Western Digital & PEAK:AIO unveil record-breaking AI storage speeds
Western Digital has released results from its MLPerf Storage V2 benchmark submission, highlighting the performance capabilities of its OpenFlex Data24 4000 Series NVMe-oF Storage Platform in partnership with PEAK:AIO's AI Data Server.
The benchmarking exercise was designed to assess how well storage systems can support complex and scaled artificial intelligence workloads, which rely increasingly on the ability of storage to keep pace with accelerated GPU infrastructure.
Real-world AI deployment
The OpenFlex Data24 platform utilises NVMe flash technology over Ethernet fabric, delivering low-latency and shared storage for disaggregated AI infrastructure. This design allows for the independent scaling of storage and compute resources, aiming to simplify deployment and control costs as demand for GPU resources increases.

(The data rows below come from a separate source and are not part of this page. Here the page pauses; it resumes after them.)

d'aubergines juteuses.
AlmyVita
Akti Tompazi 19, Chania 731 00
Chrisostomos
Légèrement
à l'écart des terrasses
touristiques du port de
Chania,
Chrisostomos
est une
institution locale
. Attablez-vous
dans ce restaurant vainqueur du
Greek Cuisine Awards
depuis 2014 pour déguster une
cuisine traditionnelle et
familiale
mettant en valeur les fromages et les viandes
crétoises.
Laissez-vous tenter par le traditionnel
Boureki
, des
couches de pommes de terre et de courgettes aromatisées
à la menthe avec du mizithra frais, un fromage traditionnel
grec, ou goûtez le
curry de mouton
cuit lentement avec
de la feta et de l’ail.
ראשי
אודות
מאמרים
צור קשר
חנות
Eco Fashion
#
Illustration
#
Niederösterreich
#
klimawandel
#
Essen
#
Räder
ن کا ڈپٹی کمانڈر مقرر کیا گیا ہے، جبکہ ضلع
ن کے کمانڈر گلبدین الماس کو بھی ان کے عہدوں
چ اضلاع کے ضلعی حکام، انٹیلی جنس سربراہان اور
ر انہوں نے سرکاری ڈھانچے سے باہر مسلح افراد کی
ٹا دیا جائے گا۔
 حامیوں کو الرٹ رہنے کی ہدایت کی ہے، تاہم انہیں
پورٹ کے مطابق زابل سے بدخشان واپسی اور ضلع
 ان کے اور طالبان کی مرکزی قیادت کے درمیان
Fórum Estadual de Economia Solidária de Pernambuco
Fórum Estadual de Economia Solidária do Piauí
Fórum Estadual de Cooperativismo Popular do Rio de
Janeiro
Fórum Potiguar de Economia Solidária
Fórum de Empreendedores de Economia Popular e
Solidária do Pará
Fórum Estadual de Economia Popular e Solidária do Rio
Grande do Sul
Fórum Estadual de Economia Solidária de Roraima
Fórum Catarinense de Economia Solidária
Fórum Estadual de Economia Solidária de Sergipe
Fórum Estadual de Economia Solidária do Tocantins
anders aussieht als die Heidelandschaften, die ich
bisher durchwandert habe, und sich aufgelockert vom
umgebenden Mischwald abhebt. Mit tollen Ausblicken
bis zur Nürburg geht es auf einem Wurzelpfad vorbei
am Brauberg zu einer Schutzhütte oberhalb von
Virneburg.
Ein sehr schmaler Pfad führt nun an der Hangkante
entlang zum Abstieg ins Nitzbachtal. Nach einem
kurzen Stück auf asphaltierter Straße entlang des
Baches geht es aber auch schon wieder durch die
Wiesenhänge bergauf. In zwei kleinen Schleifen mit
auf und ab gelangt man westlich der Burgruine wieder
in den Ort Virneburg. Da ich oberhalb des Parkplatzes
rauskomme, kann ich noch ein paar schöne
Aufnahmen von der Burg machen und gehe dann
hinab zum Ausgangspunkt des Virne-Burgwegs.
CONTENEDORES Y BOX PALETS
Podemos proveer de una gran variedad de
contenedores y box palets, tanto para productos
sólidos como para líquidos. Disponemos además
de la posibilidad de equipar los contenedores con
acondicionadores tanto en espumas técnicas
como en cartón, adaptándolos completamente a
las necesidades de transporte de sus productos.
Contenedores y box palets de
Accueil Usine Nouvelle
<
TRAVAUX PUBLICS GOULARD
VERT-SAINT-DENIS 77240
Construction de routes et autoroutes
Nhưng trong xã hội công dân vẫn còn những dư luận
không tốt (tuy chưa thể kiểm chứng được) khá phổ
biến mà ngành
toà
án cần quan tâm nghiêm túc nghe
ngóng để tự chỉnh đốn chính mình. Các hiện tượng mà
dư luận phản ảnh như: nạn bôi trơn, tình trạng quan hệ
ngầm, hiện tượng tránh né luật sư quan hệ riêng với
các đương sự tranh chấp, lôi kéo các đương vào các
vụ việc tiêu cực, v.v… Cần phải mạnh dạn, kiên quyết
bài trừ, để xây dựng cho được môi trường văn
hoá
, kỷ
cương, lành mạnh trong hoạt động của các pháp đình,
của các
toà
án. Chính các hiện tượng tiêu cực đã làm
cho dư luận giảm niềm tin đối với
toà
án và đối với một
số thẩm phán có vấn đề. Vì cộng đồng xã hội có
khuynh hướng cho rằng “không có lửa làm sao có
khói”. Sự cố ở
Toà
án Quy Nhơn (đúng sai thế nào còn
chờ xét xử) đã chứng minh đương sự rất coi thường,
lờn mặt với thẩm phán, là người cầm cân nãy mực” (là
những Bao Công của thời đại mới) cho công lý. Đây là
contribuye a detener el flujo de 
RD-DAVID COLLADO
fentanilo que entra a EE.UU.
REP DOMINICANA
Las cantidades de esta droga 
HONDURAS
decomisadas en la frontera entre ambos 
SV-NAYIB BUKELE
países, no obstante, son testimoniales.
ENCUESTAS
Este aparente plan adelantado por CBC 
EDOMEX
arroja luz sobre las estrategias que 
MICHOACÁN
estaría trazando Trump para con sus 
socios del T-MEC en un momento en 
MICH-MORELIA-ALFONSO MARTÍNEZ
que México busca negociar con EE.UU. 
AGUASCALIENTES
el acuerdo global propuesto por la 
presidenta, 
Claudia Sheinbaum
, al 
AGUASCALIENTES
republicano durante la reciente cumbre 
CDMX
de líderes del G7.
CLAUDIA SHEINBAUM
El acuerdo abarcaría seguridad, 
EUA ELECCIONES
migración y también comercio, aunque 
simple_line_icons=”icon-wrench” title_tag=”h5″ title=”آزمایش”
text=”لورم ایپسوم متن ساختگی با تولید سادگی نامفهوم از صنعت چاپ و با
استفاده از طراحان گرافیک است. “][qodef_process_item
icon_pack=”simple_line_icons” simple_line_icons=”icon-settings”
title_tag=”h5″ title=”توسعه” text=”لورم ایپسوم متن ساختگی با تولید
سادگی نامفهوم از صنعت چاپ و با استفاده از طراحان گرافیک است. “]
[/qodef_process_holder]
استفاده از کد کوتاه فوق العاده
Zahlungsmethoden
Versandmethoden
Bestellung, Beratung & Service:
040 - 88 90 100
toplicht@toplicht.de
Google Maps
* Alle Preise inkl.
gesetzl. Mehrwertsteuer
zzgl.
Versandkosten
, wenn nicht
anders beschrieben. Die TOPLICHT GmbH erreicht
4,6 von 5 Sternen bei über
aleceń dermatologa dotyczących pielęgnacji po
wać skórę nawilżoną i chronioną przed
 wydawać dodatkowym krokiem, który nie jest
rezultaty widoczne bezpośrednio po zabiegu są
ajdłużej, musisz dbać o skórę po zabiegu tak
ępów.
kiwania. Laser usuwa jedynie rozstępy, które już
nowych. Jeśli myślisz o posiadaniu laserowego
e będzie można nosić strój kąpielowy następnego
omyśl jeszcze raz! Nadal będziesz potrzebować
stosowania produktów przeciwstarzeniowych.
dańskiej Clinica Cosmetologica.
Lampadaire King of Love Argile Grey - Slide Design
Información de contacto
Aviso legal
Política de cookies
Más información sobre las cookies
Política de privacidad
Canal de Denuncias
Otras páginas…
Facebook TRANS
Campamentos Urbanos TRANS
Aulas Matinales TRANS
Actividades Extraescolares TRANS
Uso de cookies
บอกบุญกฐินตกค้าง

In the tests, Western Digital collaborated with PEAK:AIO, a firm providing software-defined storage with capabilities to serve large volumes of data to AI workflows. The validation submission specifically made use of KIOXIA CM7-V Series NVMe SSDs, noted by the companies for their performance with demanding AI tasks.
MLPerf Storage V2 benchmarks
MLPerf Storage benchmarks are intended to simulate AI server behaviour, generating typical input/output load patterns reflecting real-world GPU workloads in distributed environments. The tests involve two principal AI training models: the 3D U-Net workload and ResNet50 workload.
The 3D U-Net model is commonly used in medical imaging, imposing intensive data-streaming demands on storage systems due to its large 3D input datasets. According to the results, Western Digital's OpenFlex Data24 achieved sustained read throughput of 106.5 GB/s (99.2 GiB/s), saturating 36 simulated H100 GPUs across three client nodes. With the PEAK:AIO AI Data Server, the system delivered 64.9 GB/s (59.6 GiB/s) and saturated 22 simulated H100 GPUs from a single head server and client node.
The ResNet-50 workload, benchmarked for image classification tasks, measures training throughput associated with high-frequency data access. OpenFlex Data24, in this case, performed across 186 simulated H100 GPUs and three client nodes. With PEAK:AIO's AI Data Server, the solution was able to saturate 52 simulated H100 GPUs from a single head server and client node.
Executive commentary
"These results validate Western Digital's disaggregated architecture as a powerful enabler and cornerstone of next-generation AI infrastructure, maximising GPU utilisation while minimising footprint, complexity and overall total cost of ownership," said Kurt Chan, Vice President and General Manager, Western Digital Platforms Business. "The OpenFlex Data24 4000 Series NVMe-oF Storage Platform delivers near-saturation performance across demanding AI benchmarks, both standalone and with a single PEAK:AIO AI Data Server appliance, translating to faster time-to-results and reduced infrastructure sprawl."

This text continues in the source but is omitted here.